WORK REQUIRED: I would like you to transcribe all of the data exactly.

RECORDS FOR THE EXERCISE:
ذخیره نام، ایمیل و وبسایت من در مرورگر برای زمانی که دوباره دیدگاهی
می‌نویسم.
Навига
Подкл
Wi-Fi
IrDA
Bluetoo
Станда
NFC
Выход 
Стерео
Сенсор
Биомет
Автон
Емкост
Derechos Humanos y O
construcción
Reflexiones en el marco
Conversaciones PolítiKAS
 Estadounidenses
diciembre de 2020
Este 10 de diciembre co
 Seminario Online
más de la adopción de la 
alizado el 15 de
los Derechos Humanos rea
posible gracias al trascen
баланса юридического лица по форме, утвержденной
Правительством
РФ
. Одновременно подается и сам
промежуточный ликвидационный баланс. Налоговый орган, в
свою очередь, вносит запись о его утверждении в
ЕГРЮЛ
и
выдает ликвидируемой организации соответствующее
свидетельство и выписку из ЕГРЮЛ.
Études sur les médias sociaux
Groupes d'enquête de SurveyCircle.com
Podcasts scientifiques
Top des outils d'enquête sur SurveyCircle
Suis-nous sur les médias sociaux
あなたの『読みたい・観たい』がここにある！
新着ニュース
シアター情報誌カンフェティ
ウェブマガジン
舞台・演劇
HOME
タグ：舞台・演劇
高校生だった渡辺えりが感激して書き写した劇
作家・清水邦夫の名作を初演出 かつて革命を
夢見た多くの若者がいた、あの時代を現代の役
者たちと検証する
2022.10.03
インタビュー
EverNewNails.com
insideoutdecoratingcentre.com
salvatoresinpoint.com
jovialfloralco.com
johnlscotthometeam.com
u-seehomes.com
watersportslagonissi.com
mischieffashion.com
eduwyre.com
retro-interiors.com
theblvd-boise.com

EXERCISE RESULT:
ذخیره نام، ایمیل و وبسایت من در مرورگر برای زمانی که دوباره دیدگاهی
می‌نویسم.
Навига
Подкл
Wi-Fi
IrDA
Bluetoo
Станда
NFC
Выход 
Стерео
Сенсор
Биомет
Автон
Емкост
Derechos Humanos y O
construcción
Reflexiones en el marco
Conversaciones PolítiKAS
 Estadounidenses
diciembre de 2020
Este 10 de diciembre co
 Seminario Online
más de la adopción de la 
alizado el 15 de
los Derechos Humanos rea
posible gracias al trascen
баланса юридического лица по форме, утвержденной
Правительством
РФ
. Одновременно подается и сам
промежуточный ликвидационный баланс. Налоговый орган, в
свою очередь, вносит запись о его утверждении в
ЕГРЮЛ
и
выдает ликвидируемой организации соответствующее
свидетельство и выписку из ЕГРЮЛ.
Études sur les médias sociaux
Groupes d'enquête de SurveyCircle.com
Podcasts scientifiques
Top des outils d'enquête sur SurveyCircle
Suis-nous sur les médias sociaux
あなたの『読みたい・観たい』がここにある！
新着ニュース
シアター情報誌カンフェティ
ウェブマガジン
舞台・演劇
HOME
タグ：舞台・演劇
高校生だった渡辺えりが感激して書き写した劇
作家・清水邦夫の名作を初演出 かつて革命を
夢見た多くの若者がいた、あの時代を現代の役
者たちと検証する
2022.10.03
インタビュー
EverNewNails.com
insideoutdecoratingcentre.com
salvatoresinpoint.com
jovialfloralco.com
johnlscotthometeam.com
u-seehomes.com
watersportslagonissi.com
mischieffashion.com
eduwyre.com
retro-interiors.com
theblvd-boise.com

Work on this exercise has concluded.